Work task :: Once you find the line below that has "Mme Kateřina JACQUES", output it and every line after it exactly, stopping after the line that has "zapewniają niezapomniane wrażenia. Podróż", with no pictures.

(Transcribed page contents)
......

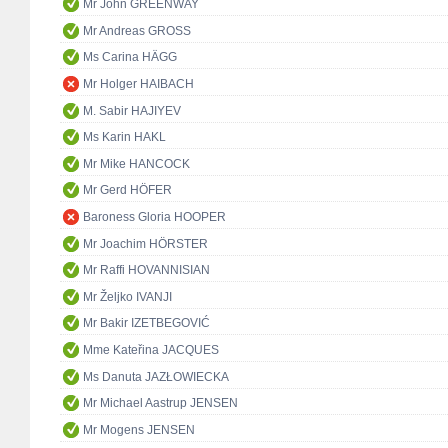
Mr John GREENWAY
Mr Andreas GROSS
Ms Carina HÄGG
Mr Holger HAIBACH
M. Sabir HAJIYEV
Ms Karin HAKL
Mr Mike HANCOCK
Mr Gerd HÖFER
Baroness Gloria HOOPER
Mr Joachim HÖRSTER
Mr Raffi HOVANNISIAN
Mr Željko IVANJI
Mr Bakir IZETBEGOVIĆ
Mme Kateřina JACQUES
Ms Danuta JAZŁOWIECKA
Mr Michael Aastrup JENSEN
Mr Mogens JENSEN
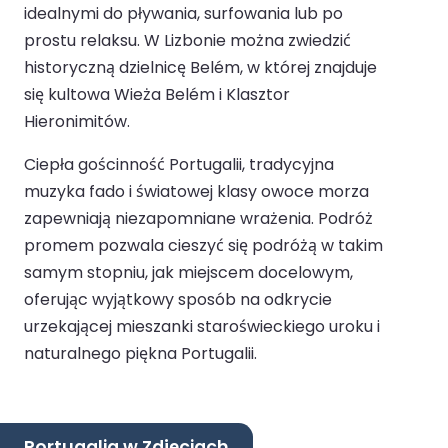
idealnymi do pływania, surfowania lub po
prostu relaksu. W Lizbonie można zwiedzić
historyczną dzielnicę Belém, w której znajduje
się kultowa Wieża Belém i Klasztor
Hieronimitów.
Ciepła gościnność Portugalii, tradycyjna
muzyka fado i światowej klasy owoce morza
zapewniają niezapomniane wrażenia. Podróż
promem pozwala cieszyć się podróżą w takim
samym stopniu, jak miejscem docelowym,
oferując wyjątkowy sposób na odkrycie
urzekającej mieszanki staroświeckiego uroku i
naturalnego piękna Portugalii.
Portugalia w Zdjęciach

......

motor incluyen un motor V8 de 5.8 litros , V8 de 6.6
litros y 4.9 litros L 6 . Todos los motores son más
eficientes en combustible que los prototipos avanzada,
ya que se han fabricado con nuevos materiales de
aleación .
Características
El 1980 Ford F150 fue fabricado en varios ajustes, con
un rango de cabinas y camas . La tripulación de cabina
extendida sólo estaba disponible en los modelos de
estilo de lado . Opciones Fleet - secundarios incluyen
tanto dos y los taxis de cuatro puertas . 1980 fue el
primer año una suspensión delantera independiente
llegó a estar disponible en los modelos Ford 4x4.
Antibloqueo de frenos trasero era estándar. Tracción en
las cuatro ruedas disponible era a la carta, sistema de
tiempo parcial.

......

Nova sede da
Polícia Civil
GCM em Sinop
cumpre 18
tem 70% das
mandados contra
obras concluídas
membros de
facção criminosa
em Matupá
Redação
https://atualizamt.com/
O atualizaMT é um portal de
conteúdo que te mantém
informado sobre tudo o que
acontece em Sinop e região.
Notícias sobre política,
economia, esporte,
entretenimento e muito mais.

......

Response box ::
Mme Kateřina JACQUES
Ms Danuta JAZŁOWIECKA
Mr Michael Aastrup JENSEN
Mr Mogens JENSEN
idealnymi do pływania, surfowania lub po
prostu relaksu. W Lizbonie można zwiedzić
historyczną dzielnicę Belém, w której znajduje
się kultowa Wieża Belém i Klasztor
Hieronimitów.
Ciepła gościnność Portugalii, tradycyjna
muzyka fado i światowej klasy owoce morza
zapewniają niezapomniane wrażenia. Podróż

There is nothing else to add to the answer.